Tüm bu zihin mesaisinin yanında, sanırım öğretici bir kış geçirmiş olmanın verdiği bir hissiyatla, bir yanım sadece "sakin ol ve düşünme, bırak"ı seçti. Lady bir sibirya kurdu olduğundan dolayı üşümüyor, ben benzinlikteyim ve çay ikram ettiler, çok daha kötü bir yerde de olabilirdi bu durum ve maddi olarak yapacağım ödeme bana eminim bir şekilde geri gelecekti. Velhasıl çekici aracı geldi ve içinden benim yaşlarımda, uzun sakallı, başında takkesi olan biri indi. Arabayı bağladık, yükledik, bindim yanına ve yola koyulduk.
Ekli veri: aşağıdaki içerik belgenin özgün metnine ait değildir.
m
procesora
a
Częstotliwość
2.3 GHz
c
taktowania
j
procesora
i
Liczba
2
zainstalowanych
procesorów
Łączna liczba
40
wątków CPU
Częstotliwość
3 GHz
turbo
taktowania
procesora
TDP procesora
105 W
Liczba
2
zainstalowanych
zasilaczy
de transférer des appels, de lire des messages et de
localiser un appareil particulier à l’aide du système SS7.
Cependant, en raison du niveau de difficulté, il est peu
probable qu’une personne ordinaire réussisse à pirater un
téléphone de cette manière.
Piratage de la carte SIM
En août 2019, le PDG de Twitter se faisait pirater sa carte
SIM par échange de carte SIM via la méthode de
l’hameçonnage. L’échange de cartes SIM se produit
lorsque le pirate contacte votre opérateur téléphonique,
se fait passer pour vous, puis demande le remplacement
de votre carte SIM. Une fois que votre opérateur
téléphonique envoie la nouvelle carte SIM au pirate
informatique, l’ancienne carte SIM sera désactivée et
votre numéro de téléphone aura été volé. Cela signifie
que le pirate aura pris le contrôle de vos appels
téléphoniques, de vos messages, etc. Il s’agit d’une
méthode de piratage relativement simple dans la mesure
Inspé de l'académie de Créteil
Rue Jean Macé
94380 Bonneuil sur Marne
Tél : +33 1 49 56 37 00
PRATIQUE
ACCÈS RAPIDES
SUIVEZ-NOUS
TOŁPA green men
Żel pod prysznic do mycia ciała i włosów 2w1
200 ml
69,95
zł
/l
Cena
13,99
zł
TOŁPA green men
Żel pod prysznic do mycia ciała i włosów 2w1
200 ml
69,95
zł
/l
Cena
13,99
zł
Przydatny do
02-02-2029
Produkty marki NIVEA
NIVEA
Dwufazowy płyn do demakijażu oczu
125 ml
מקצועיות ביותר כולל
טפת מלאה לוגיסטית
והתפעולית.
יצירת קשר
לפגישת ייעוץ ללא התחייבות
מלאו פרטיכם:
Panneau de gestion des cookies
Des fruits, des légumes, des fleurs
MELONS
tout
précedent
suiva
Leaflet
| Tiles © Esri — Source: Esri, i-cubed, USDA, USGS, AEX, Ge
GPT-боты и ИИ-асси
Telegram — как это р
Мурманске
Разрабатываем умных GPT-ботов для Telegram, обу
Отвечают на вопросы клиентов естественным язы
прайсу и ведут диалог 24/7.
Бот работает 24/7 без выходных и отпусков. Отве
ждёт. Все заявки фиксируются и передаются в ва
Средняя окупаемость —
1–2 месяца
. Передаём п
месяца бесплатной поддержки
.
Sıcaktı aracın içi, sakin sakin giderken sohbet etmeye başladı çekici aracın şoförü. Nereden geliyorsun, nelerle uğraşıyorsun, mesleğin ne gibi sorular. Sıkılmıyorum, hatta tam tersine, keşke rahatça akacağını bilsem konuşmanın da derin sohbetlere girebilsek diye geçiriyorum içimden ama bir yandan da bu tür durumlarda yanlış bir ön yargı ile karşımdaki kişinin "gerçek" dünyasında yer almayan yaşama hallerimi anlatmaktan zorlanıyorum ve ulaşamayacağını hissediyorum.

Neyse, başladık ufak ufak cevaplaşmalara. Yavaş yavaş anlatmaya başladığım yaşam halimi duydukça daha da derinleşti konu ve şoförün beni anlama isteği daha da heyecanlı bir hal aldı. Kendi hayalimi bile rahatça ifade edebilecek bir an'a vardı bu sohbet: "Bir takım hastalıklarla ve engellerle hayatlarına devam eden hem insanlar hem de hayvanlar için bir iyileşme ve yaşam merkezi kurmak istiyorum". Şoför çok heyecanlandı ve taktir etti beni, yaşadığım hali, yaşama şeklini, inanmadığım bir dünyanın içinde olmamamı ve yürüdüğüm yolu. Kendisinin de bunu çok istediğini fakat çocuklarının okul çağında olduğunu ve henüz onların sorumluluğu üzerindeyken böyle bir yola giremeyeceğini anlattı. Ve konuşmasının sonunda da şunu söyledi: "Ben de çocuklar okullarını bitirince eşimle köye gitmeyi istiyorum. Fakat senden farklı olarak ben köye gittiğimde oradaki tüm yaşlılara, yoksullara yemek dağıtan, kapısı her zaman açık, oradaki ve yakınlardaki insanların maddi sıkıntılarına çözüm bulabilecek güçte olmak istiyorum. Şimdiki çalışmalarım ve kenara ayırdığım parada hep bu istek gizli."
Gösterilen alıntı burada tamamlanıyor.